Трудные для меня времена и трудно говорить. Я одна воспитываю дочь. Тридцать лет отдала школе, математик. В школе ко мне относились очень хорошо до последнего дня. Но как жить, если дом оцеплен бандитами и они требуют убираться, если приходишь в магазин, а тебе не продают даже хлеба, потому что ты русская. Хотела сиять с книжки деньги, кассирша швырнула мне её обратно: «Для тебя денег нет!».

— Моя мама уже два месяца не получает пенсию, в Баку русским пенсионерам её не выдают.

— Многие из нас прилетели в Москву почти без документов. Как быть с трудовыми книжками? Как с ордерами на бывшие квартиры? Ведь мы же должны получить что-то взамен?

— Думаю, что ордера нам не понадобятся. Сама видела, как только армянина изгоняли из квартиры, тут же появлялся новый хозяин с официальным ордером. Словно в райисполкоме он был уже давно готов, только даты не хватало…

— Я не знаю, что делать. В России у меня нет родственников. Пойду в азербайджанское постпредство в Москве и расскажу им, что триста лет моя семья верно служила Родине, мы трудились на благо Азербайджана, мой отец был репрессирован. А я тридцать лет учила азербайджанских ребятишек математике! У меня в кармане сто рублей, выданных государством, и ничего больше.
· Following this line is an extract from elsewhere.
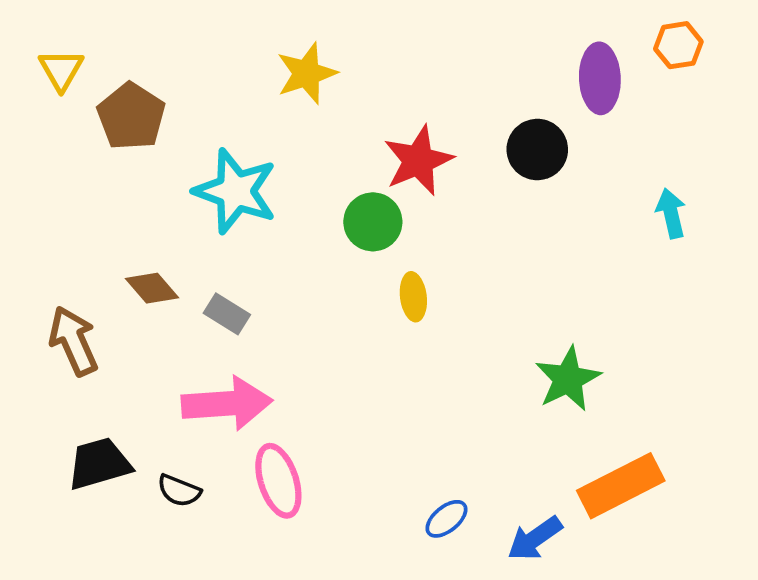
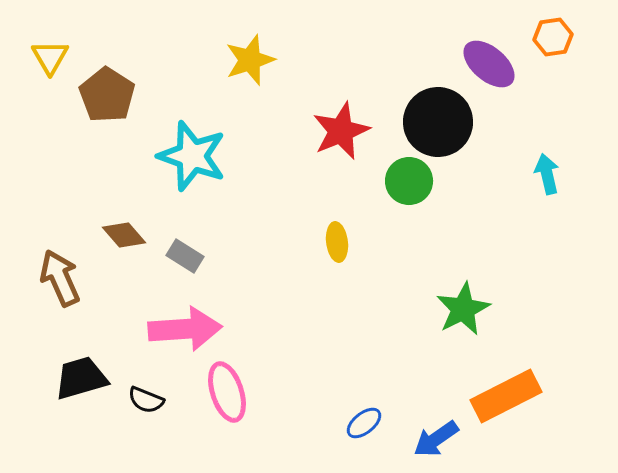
purple ellipse: (600, 78) -> (489, 64), turned -48
black circle: (537, 150) -> (438, 122), size x1.4
green circle: (373, 222) -> (409, 181), moved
И пусть постпредство думает, где мне купить за счет Азербайджана квартиру, которую сегодня я бросила и которую наверняка уже заняли. Я не претендую на Москву. Я претендую на Россию.

— Может быть, вам обратиться в Министерство народного образования РСФСР? — посоветовал я.

— Не думаю. Если бы у них болело сердце о русском учителе, они бы за эти дни сами к нам пришли

Многим из нас и на улицу в мороз не в чем выйти. Ведь мы же бакинцы…

(…)

Каждый день в училище прибывают более четырёхсот женщин, стариков, детей. Всего в Москве и Московской области русских беженцев из Баку более 20 тысяч».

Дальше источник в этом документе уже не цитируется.